Leondra Hawkesworth has been working with the family of DJ Henry, a 20-year-old Pace University student and football player killed by police in Pleasantville, New York, three years ago. “I'm marching for DJ Henry and against police brutality,” Hawkesworth said. “I'm tired of seeing all these cases. I'm only 23 years old, and I'm seeing people younger than me dying. I won't stop until we put an end to this.”

Khury Petersen-Smith, a teacher in Boston, linked the struggles of the movement 50 years ago to the activism today. “My mom taught me history of the civil rights movement and about Black pride,” he said. “Trayvon's story is not unique. What is unique is that we stood up for Trayvon all across the country and that is what changed the national conversation about race.”

By contrast, many of the speeches during the official rally in Washington seemed light years away from these concerns.

The most shocking example was Eric Holder, who got some 15 minutes to speak from the platform. During his time, the first Black attorney general said very little beyond marveling at how his own achievements were the result of the civil rights movement.
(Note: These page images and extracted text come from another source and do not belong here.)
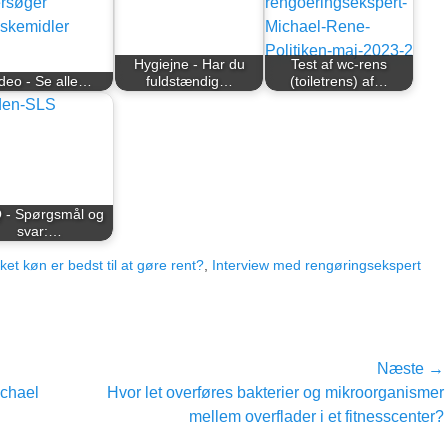
Hygiejne - Har du
Test af wc-rens
deo - Se alle…
fuldstændig…
(toiletrens) af…
 - Spørgsmål og
svar:…
lket køn er bedst til at gøre rent?
,
Interview med rengøringsekspert
Næste →
Næste
ichael
Hvor let overføres bakterier og mikroorganismer
indlæg:
mellem overflader i et fitnesscenter?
That's true enough. But it's a safe bet that when Martin Luther King talked about “the bright day of justice ahead”, an African American attorney general presiding over the unprecedented attacks on civil liberties and incarceration of young Black men was not what he had in mind.

By contrast, Sybrina Fulton, the mother of Trayvon Martin, got about a minute.
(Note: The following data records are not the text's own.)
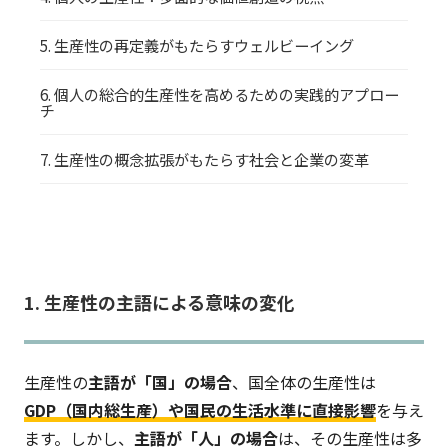
5. 生産性の再定義がもたらすウェルビーイング
6. 個人の総合的生産性を高めるための実践的アプロー
チ
7. 生産性の概念拡張がもたらす社会と企業の変革
1. 生産性の主語による意味の変化
生産性の
主語が「国」の場合
、国全体の生産性は
GDP（国内総生産）や国民の生活水準に直接影響
を与え
ます。しかし、
主語が「人」の場合
は、その生産性は多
Organisers of the demonstration rightly included speakers representing broad groups among the population with a stake in the struggle for justice, including women, LGBT people and Latinos, among others.
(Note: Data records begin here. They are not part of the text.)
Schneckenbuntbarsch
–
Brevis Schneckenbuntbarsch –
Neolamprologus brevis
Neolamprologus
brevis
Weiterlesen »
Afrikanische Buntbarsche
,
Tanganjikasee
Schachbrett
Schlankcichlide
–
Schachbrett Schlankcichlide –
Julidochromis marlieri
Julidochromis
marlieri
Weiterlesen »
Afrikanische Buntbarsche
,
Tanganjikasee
This was important for a commemoration of one of the most important events in the struggle for civil rights, and the inclusive program helped show that the many struggles against oppression and injustice need to be linked together.

But the program was also shaped by a strategy of featuring prominent Democrats — something explicitly rejected by organisers of the 1963 march.

The discussions continued after the demonstration. That night, several hundred people who packed into the Busboys and Poets restaurant and bookstore to hear authors and activists Cornel West, Gary Younge and Keeanga-Yamahtta Taylor, in a forum titled “A Dream Deferred?: MLK, Trayvon and the Fight Against Racism Today.”

The event was live-streamed to the Internet — allowing some protesters already headed home on buses to listen in, along with a wider audience.

During the speeches, Taylor focused in on the message that blames Black people for the state of Black America: “They insist that Black poverty is worse because of a lack of role models in Black communities. They blame Black parents. They blame saggy pants. They say work harder.

“As if the best parenting in the world or the best-fitting pants in the world can bridge the financial gap between the [US]$11,000 a year the US spends on public school students and the $30,000 the US spends to keep someone in prison.”